Exercise: Copy out every line of the records in which "veya" can be found.

[Stored data entries]
+++++
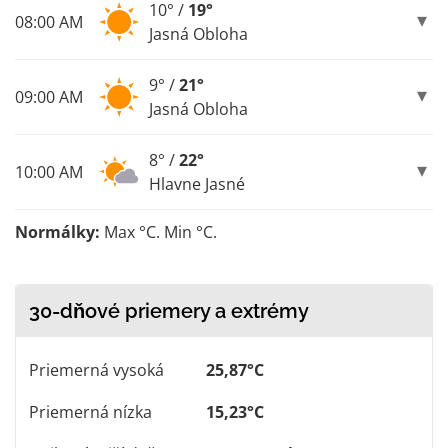
10° /
19°
08:00 AM
Jasná Obloha
9° /
21°
09:00 AM
Jasná Obloha
8° /
22°
10:00 AM
Hlavne Jasné
Normálky:
Max °C. Min °C.
30-dňové priemery a extrémy
Priemerná vysoká
25,87°C
Priemerná nízka
15,23°C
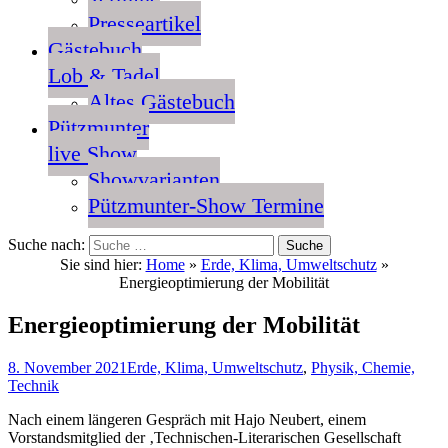
Presseartikel
Gästebuch
Lob & Tadel
Altes Gästebuch
Pützmunter
live Show
Showvarianten
Pützmunter-Show Termine
Suche nach:
Sie sind hier:
Home
»
Erde, Klima, Umweltschutz
»
Energieoptimierung der Mobilität
Energieoptimierung der Mobilität
8. November 2021
Erde, Klima, Umweltschutz
,
Physik, Chemie,
Technik
Nach einem längeren Gespräch mit Hajo Neubert, einem
Vorstandsmitglied der ‚Technischen-Literarischen Gesellschaft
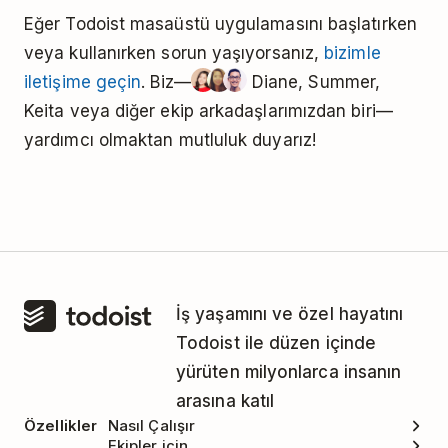
Eğer Todoist masaüstü uygulamasını başlatırken
veya kullanırken sorun yaşıyorsanız,
bizimle
iletişime geçin
. Biz—
Diane, Summer,
Keita veya diğer ekip arkadaşlarımızdan biri—
yardımcı olmaktan mutluluk duyarız!
İş yaşamını ve özel hayatını
Todoist ile düzen içinde
yürüten milyonlarca insanın
arasına katıl
Özellikler
Nasıl Çalışır
Ekipler için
+++++
Solution to the problem:
veya kullanırken sorun yaşıyorsanız,
Keita veya diğer ekip arkadaşlarımızdan biri—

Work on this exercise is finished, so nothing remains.